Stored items
:::
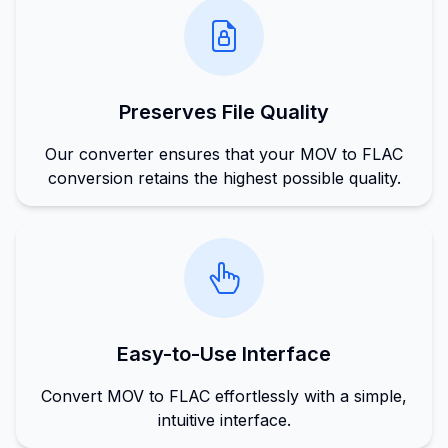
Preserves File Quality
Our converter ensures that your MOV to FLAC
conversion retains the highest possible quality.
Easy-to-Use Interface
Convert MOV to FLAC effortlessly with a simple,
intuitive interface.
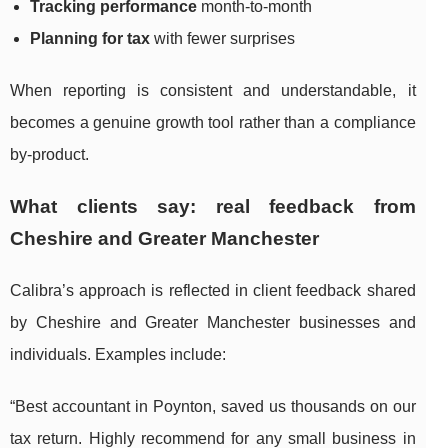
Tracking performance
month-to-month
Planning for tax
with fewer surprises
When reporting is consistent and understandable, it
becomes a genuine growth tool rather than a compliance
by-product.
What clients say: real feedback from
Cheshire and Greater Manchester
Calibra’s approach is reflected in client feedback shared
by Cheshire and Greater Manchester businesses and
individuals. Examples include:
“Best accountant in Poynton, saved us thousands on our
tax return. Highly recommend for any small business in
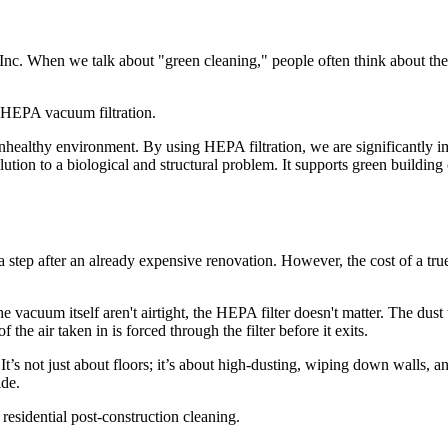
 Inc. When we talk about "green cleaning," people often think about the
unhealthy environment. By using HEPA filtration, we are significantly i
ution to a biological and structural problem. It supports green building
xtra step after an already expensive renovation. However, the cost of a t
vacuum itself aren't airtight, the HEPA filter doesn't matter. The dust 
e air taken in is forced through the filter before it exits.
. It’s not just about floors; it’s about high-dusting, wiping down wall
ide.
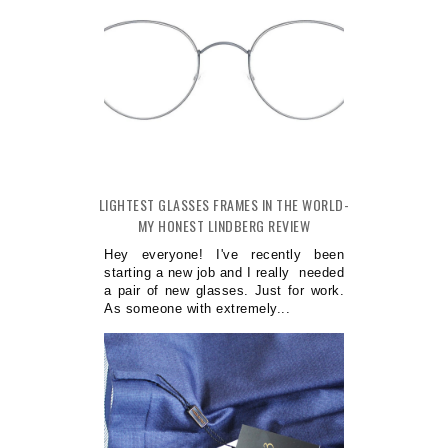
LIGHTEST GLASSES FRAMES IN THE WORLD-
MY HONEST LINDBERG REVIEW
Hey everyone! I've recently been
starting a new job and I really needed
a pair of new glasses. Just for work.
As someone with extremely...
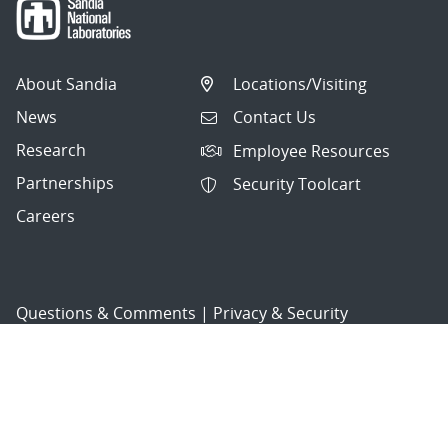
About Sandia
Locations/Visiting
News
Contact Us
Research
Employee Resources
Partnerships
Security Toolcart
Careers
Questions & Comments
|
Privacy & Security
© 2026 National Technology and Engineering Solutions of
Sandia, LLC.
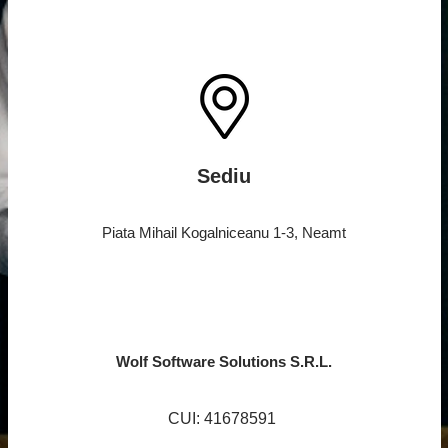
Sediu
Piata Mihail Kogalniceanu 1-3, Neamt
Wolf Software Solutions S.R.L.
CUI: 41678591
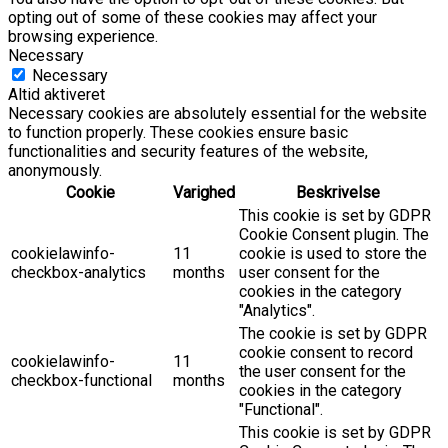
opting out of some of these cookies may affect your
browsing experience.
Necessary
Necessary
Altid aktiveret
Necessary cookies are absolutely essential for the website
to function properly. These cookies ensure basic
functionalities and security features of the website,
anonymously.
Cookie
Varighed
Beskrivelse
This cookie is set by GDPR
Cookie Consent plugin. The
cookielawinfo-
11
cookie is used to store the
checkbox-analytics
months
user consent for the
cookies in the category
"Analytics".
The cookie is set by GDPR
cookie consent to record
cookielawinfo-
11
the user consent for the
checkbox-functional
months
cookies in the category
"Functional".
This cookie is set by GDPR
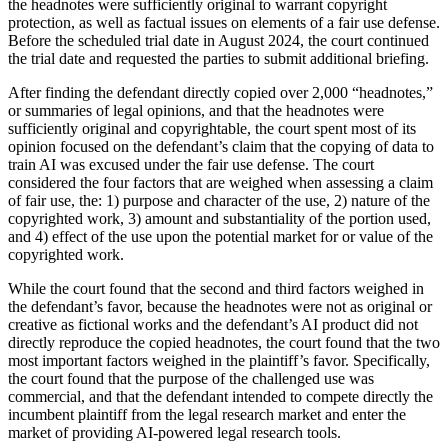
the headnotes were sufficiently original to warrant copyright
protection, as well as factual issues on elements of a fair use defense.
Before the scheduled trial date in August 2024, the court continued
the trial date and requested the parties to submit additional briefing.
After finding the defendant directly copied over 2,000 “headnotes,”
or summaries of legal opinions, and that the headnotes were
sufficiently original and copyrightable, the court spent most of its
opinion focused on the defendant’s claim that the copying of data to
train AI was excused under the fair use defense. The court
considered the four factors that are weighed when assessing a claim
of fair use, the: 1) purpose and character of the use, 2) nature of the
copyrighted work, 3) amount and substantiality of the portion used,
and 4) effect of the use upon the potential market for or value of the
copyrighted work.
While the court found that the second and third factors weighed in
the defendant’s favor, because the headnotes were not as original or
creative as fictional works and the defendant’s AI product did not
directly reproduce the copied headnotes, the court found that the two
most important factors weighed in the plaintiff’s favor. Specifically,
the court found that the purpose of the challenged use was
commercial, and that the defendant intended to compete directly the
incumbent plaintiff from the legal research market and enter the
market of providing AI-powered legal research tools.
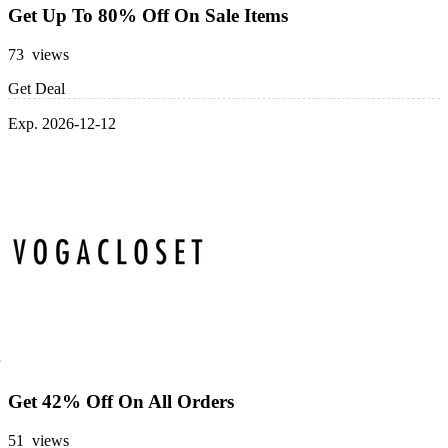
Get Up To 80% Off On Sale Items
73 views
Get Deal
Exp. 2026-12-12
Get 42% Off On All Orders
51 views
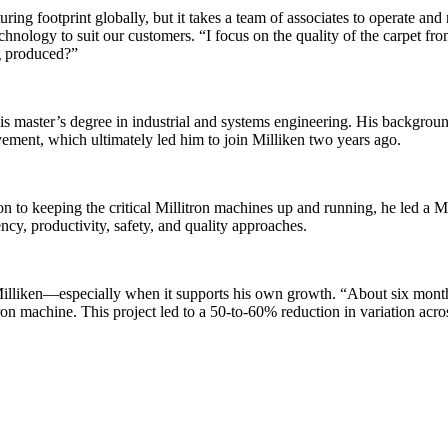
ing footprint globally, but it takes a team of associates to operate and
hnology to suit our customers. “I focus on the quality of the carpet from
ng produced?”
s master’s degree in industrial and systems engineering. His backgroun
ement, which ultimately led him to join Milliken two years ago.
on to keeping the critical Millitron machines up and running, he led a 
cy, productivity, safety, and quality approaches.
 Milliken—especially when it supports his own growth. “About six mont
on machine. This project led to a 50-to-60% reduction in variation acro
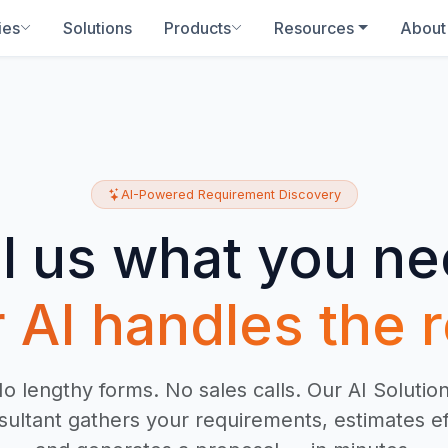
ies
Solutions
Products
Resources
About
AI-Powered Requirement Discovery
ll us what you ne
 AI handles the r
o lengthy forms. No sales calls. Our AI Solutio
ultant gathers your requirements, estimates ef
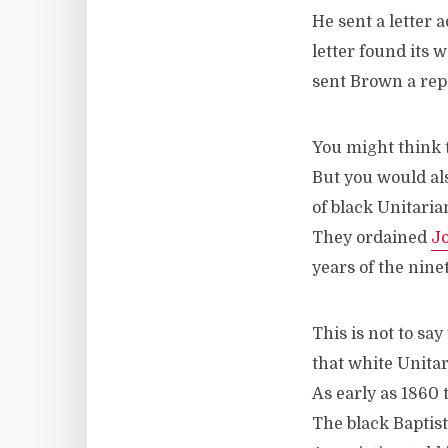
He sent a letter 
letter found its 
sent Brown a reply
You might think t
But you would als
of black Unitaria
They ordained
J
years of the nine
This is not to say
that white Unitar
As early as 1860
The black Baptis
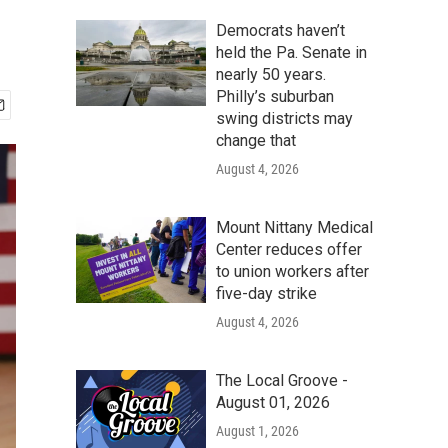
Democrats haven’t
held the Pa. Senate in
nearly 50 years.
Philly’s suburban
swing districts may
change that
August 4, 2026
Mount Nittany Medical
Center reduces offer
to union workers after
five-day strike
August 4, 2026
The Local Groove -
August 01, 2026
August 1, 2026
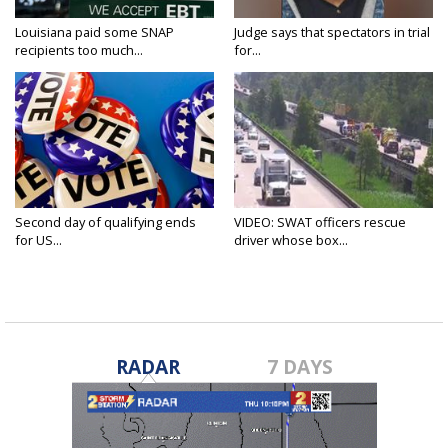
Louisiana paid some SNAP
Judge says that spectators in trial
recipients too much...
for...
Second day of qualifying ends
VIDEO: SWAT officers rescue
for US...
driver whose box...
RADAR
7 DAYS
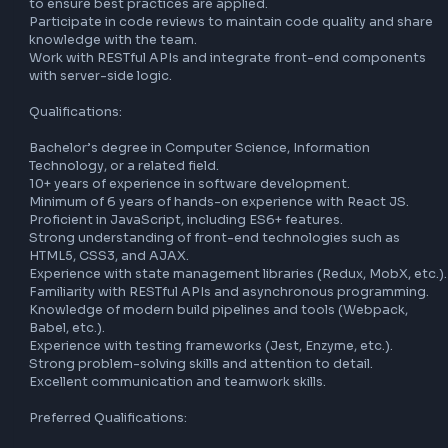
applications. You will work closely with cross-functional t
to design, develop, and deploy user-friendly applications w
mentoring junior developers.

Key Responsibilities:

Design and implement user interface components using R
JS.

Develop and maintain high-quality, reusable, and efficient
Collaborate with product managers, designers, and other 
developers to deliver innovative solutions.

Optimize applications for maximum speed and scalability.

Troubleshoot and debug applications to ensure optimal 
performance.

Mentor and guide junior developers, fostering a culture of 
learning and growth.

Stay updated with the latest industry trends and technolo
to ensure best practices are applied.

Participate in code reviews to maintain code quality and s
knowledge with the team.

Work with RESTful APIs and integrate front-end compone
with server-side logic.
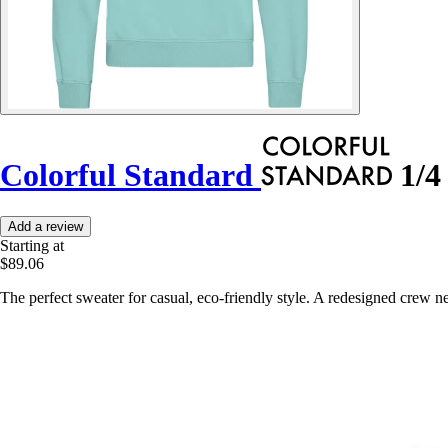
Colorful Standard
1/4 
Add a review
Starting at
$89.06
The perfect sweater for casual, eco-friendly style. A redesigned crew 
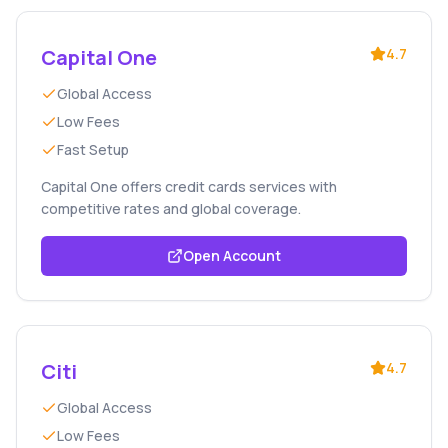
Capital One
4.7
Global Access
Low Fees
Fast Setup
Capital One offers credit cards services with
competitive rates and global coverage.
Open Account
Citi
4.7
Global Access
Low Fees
:::
▶ What is needed
Check each line of the data above for the string "most", then report how many lines have it, with no other words.

▶ Answer below
2